BOSTON (CBS) – The seventh congressional district includes the cities of Chelsea, Everett, Randolph, and Somerville, 70% of Boston and about half of Cambridge and Milton. It is the state’s only majority-minority district as far as residents go, albeit with white voters consistently in the majority.
Capuano is a 66-year-old veteran of two decades in Congress and is running TV ads that tout his incumbency with the tag line: “Keep him in the fight.”
Pressley is 22 years younger and running an online video in which she declares: “It is my fundamental belief that the people closest to the pain should be the people closest to the power.”
Tuesday, their battle was joined in a lively debate co-sponsored by UMass/Boston, the Boston Globe, and WBUR Radio. And unsurprisingly, Capuano emphasized the benefits of his experience.

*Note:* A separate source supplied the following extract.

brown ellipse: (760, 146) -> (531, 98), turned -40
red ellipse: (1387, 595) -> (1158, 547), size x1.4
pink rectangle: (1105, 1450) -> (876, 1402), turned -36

“It’s…a matter of what you bring home,” said Capuano. “It’s a matter of bringing home money to do Ruggles Station, the Whittier Street housing project, to redo almost every single community health center in our district. Those are the kinds of things that do take time to learn how to do.”
Pressley countered by offering herself as the candidate of the underrepresented.
“It matters because it informs the issues that are spotlighted and emphasized, and it leads to more innovative and enduring solutions, that’s why it matters,” she said. “You cannot have a government for and by the people if it is not represented by all of the people.”
After the two candidates agreed on several issues, Capuano said, “The votes on the floor of the House are for the most part going to be the same. The effectiveness of what’s behind that vote, I argue, will be different.” That drew a rejoinder from Pressley, who said, “What I reject is the notion that because we live in a deep blue district, and the people vote the right way that things are A-OK.”
This debate featured some of the most passionate exchanges yet between these two, but what really matters in this race is the passion of the voters.
Whose supporters will be most energized to show up and vote the day after Labor Day? The answer to that is the key to the outcome.